Harold pointed out that the only down side of this particular Fujitsu configuration was the fact that it only came with a disk controller that is limited to “RAID O” only, no passthrough. I asked him if they experienced any issues around that and he mentioned that they had 1 disk failure so far and that is resulted in having to reboot the server in order to recreate a RAID-0 set for that new disk. Not too big of a deal for PeaSoup, but of course if possible he would prefer to prevent this reboot from being needed. The disk controller by the way is based on the LSI 2208 chipset and it is one of things PeaSoup was very thorough about, making sure it was supported and that it had a high queue depth. The “HCL” came up multiple times during the conversation and Harold felt that although doing a lot of research up front and creating a scalable and repeatable architecture takes time, it also results in a very reliable environment with predictable performance. For a cloud provider reliability and user experience is literally your bread and butter, they couldn’t afford to “guess”. That was also one of the reasons they selected a VSAN Ready Node configuration as a foundation and tweaked where their environment and anticipated workload would require it.
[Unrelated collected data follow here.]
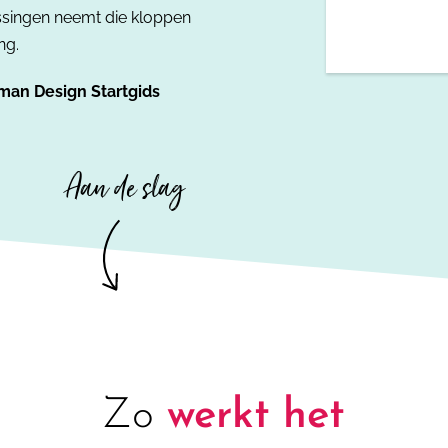
issingen neemt die kloppen
ng.
man Design Startgids
Aan de slag
Zo
werkt het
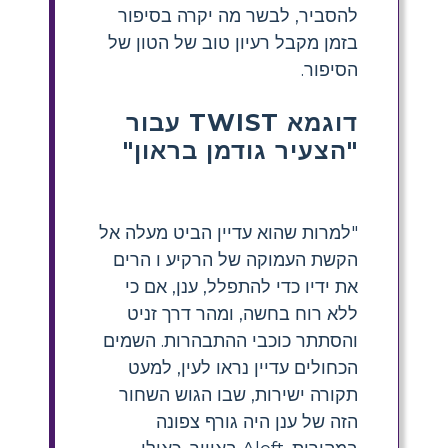
להסביר, לבשר מה יקרה בסיפור
בזמן מקבל רעיון טוב של הטון של
הסיפור.
דוגמא TWIST עבור
"הצעיר גודמן בראון"
"למרות שהוא עדיין הביט מעלה אל
הקשת העמוקה של הרקיע ו הרים
את ידיו כדי להתפלל, ענן, אם כי
ללא רוח בחשה, ומהר דרך זניט
והסתתר כוכבי ההתבהרות. השמים
הכחולים עדיין נראו לעין, למעט
תקורה ישירות, שבו הגוש השחור
הזה של ענן היה גורף צפונה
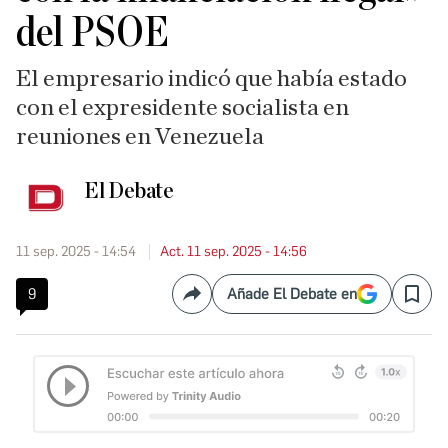
del PSOE
El empresario indicó que había estado
con el expresidente socialista en
reuniones en Venezuela
El Debate
11 sep. 2025 - 14:54
Act. 11 sep. 2025 - 14:56
9
Añade El Debate en
Compartir
Save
Key take away: RAID-0 works perfectly fine during normal usage, only when disks need to be replaced a slight different operational process is required.

Anticipated is a keyword once again as it has been in many of the conversations I’ve had before, it is often unknown what kind of workloads will run on top of these infrastructures which means that you need to be able to be flexible in terms of scaling up versus scaling out. Virtual SAN provides just that to PeaSoup. We also spoke about the networking aspect. As a cloud provider running vCloud Director and Virtual SAN networking is a big aspect of the overall architecture. I was interested in knowing what kind of switching hardware was being used. PeaSoup uses Huawei 10GbE switches(CE6850), and each Server is connected with at least 4 x 10GbE port to these switches. PeaSoup dedicated 2 of these ports to Virtual SAN, which wasn’t a requirement from a load perspective (or from VMware’s point of view) but they preferred this level of redundancy and performance while having a lot of room to grow. Resiliency and future proof are key for PeaSoup. Price vs Quality was also a big factor in the decision to go with Huawei switches, Huawei in this case had the best price/quality ratio.

Key take away: It is worth exploring different network vendors and switch models. Prices greatly variate between vendors and models which could lead to substantial cost savings without impacting service / quality

Their host and networking configuration is well documented and can be easily repeated when more resources are needed. They even have discount / pricing documented with their suppliers so they know what the cost will be and can assess quickly what is needed and when, and of course what the cost will be. I also asked Harold if they were offering different storage profiles to provide their customers a choice in terms of performance and resiliency. So far they offer two different policies to their customers:

  • Failures to tolerate = 1  //  Stripe Width = 2
  • Failures to tolerate = 1  //  Stripe Width = 4

So far it appears that not too many customers are asking about higher availability, they recently had their first request and it looks like the offering will include “FTT=2” along side “SW=2 / 4” in the near future. On the topic of customers they mentioned they have a variety of different customers using the platform ranging from companies who are in the business of media conversion, law firms to a company which sells “virtual private servers” on their platform.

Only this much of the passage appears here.